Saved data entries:
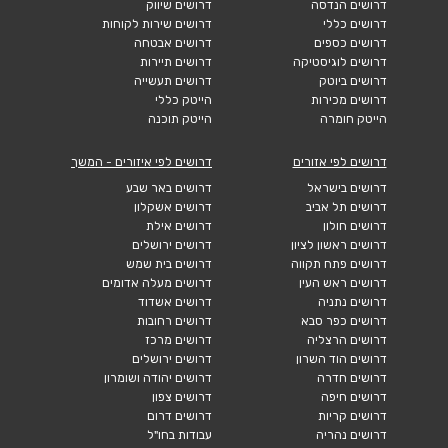
דרושים הנדסה
דרושים שיווק
דרושים כללי
דרושים שירות לקוחות
דרושים כספים
דרושים אבטחה
דרושים לוגיסטיקה
דרושים תיירות
דרושים ביוטק
דרושים תעשייה
דרושים מכירות
הייטק כללי
הייטק חומרה
הייטק תוכנה
דרושים לפי אזורים
דרושים לפי איזורים - המשך
דרושים בישראל
דרושים באר שבע
דרושים תל אביב
דרושים אשקלון
דרושים חולון
דרושים אילת
דרושים ראשון לציון
דרושים ירושלים
דרושים פתח תקווה
דרושים בית שמש
דרושים ראש העין
דרושים מעלה אדומים
דרושים נתניה
דרושים אשדוד
דרושים כפר סבא
דרושים רחובות
דרושים הרצליה
דרושים מרכז
דרושים הוד השרון
דרושים ירושלים
דרושים חדרה
דרושים יהודה ושומרון
דרושים חיפה
דרושים צפון
דרושים קריות
דרושים דרום
דרושים נהריה
עבודות בחו"ל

### HOW TO COMPLETE THIS TASK
Word for word, retype the lines from the one containing "דרושים כפר סבא" through the final line of the data, including both ends and nothing more.

### RESPONSE
דרושים כפר סבא
דרושים רחובות
דרושים הרצליה
דרושים מרכז
דרושים הוד השרון
דרושים ירושלים
דרושים חדרה
דרושים יהודה ושומרון
דרושים חיפה
דרושים צפון
דרושים קריות
דרושים דרום
דרושים נהריה
עבודות בחו"ל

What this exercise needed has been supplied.